Department of Justice Efforts to Address Violent Crime
Since April 2021, the Department has taken the following steps to reduce and prevent violent crime, especially the gun crime that is often at the core of the problem:
- April 8, 2021 – Attorney General Garland, alongside President Biden, announced four concrete steps for addressing gun violence: ATF would propose a new rule within 30 days to help curb the proliferation of so-called ghost guns, ATF would propose a new rule within 60 days on stabilizing braces used to convert pistols into short-barreled rifles, the Department would publish model state extreme risk protection order legislation within 60 days; and ATF would begin preparing a thorough and detailed new public study of firearms trafficking for the first time in 20 years.
- In April 2021, the Office of Justice Programs also made clear when existing grant funds could be used to support Community Violence Intervention (CVI) programs.
- On May 7, 2021, meeting the Attorney General’s announced timeline, ATF issued a notice of proposed rulemaking to update outdated firearms definitions and to help address the proliferation of ghost guns.
- May 26, 2021, the Attorney General announced the Department’s comprehensive strategy to reduce violent crime, including an overall Department Violent Crime Reduction Strategy, the strengthening of Project Safe Neighborhoods (PSN), and a directive to the U.S. Attorneys to work with their local partners in addressing the increase in violence that typically occurs over the summer (with specific support from DOJ law enforcement agencies).

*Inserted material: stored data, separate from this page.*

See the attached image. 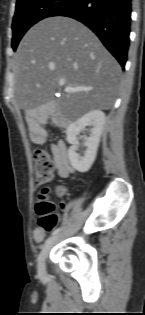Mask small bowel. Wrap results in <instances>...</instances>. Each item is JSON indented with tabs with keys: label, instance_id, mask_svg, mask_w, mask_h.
I'll return each mask as SVG.
<instances>
[{
	"label": "small bowel",
	"instance_id": "c3829d8e",
	"mask_svg": "<svg viewBox=\"0 0 145 315\" xmlns=\"http://www.w3.org/2000/svg\"><path fill=\"white\" fill-rule=\"evenodd\" d=\"M30 136L32 140L36 143H42L44 141V130L41 125V120L37 119L33 121L29 126ZM50 150L53 156V163L57 175L61 178H67L73 173V167L69 162L68 156V148L64 141H58L56 143L50 144ZM66 192V188L64 186H58L56 189V193L59 196L64 195ZM59 217H61L59 215ZM53 224H51L52 226ZM46 232L43 229L35 228L33 232V239L36 242L42 241Z\"/></svg>",
	"mask_w": 145,
	"mask_h": 315
}]
</instances>
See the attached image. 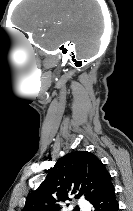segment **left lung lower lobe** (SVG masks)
I'll return each instance as SVG.
<instances>
[{"instance_id":"left-lung-lower-lobe-1","label":"left lung lower lobe","mask_w":133,"mask_h":211,"mask_svg":"<svg viewBox=\"0 0 133 211\" xmlns=\"http://www.w3.org/2000/svg\"><path fill=\"white\" fill-rule=\"evenodd\" d=\"M94 211H118L115 189L111 186L100 198L92 203Z\"/></svg>"}]
</instances>
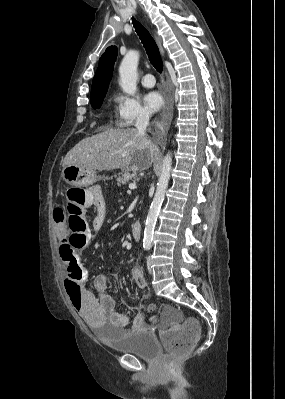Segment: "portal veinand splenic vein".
<instances>
[{
  "label": "portal vein and splenic vein",
  "mask_w": 285,
  "mask_h": 399,
  "mask_svg": "<svg viewBox=\"0 0 285 399\" xmlns=\"http://www.w3.org/2000/svg\"><path fill=\"white\" fill-rule=\"evenodd\" d=\"M129 188L132 189V190L136 189L137 188L136 183H130L129 184Z\"/></svg>",
  "instance_id": "1"
}]
</instances>
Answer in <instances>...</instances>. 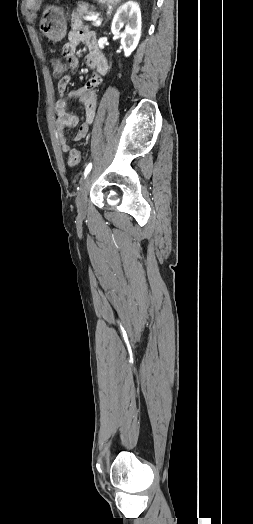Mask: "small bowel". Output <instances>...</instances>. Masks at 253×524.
<instances>
[{
	"mask_svg": "<svg viewBox=\"0 0 253 524\" xmlns=\"http://www.w3.org/2000/svg\"><path fill=\"white\" fill-rule=\"evenodd\" d=\"M83 43L89 49L85 56L87 66L92 70L90 79L80 88L67 91V84L70 76L75 74V69L78 65L76 58V48ZM63 53L65 55L64 62L68 68V74H64L57 85V90L60 95L55 104L57 113V120L55 124L56 134L64 152L70 150L69 142L65 136V128H74L78 124V118L71 114L67 109V98H78L84 106V120L79 126L74 141L82 140L88 133L90 126L93 124L97 107L98 96L96 88L100 85L103 77L108 72V63L97 46L95 33L82 25L80 20H74L72 30L69 34V41L65 44Z\"/></svg>",
	"mask_w": 253,
	"mask_h": 524,
	"instance_id": "small-bowel-1",
	"label": "small bowel"
}]
</instances>
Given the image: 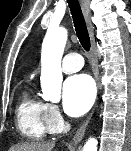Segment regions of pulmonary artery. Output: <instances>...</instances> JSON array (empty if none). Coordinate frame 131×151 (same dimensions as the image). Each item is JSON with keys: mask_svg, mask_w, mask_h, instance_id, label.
Wrapping results in <instances>:
<instances>
[{"mask_svg": "<svg viewBox=\"0 0 131 151\" xmlns=\"http://www.w3.org/2000/svg\"><path fill=\"white\" fill-rule=\"evenodd\" d=\"M83 66V58L80 54L71 52L64 56L62 61V70L65 73H74Z\"/></svg>", "mask_w": 131, "mask_h": 151, "instance_id": "pulmonary-artery-1", "label": "pulmonary artery"}]
</instances>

- On June 7, meeting the Attorney General’s announced timeline, ATF issued a notice of proposed rulemaking to clarify that the restrictions imposed by the National Firearms Act apply when stabilizing braces are used to convert pistols into short-barreled rifles.
- On June 8, meeting the Attorney General’s announced timeline, the Department published model state extreme risk protection order legislation.
- On June 22, 2021, the Attorney General announced that the Department would be forming five Firearms Trafficking Strike Forces within 30 days.
- On, June 23, 2021, the Attorney General, alongside President Biden, announced steps that ATF would take to hold rogue gun dealers accountable for their actions. They include applying a “no tolerance” policy for federal firearms licensers (FFLs) that willfully commit violations that endanger public safety; designating points of contact for state and local government officials to report concerns about rogue FFLs; formalizing the use of public safety factors for inspection prioritization; sharing inspection information with states that regulate firearms dealers themselves; resuming the practice of notifying revoked dealers on how to dispose of their inventory and the potential criminal consequences of continuing to engage in the business; increasing ATF’s resources for inspections (see, FY 2022 Budget request); and publicly posting disaggregated inspection information to ATF’s website.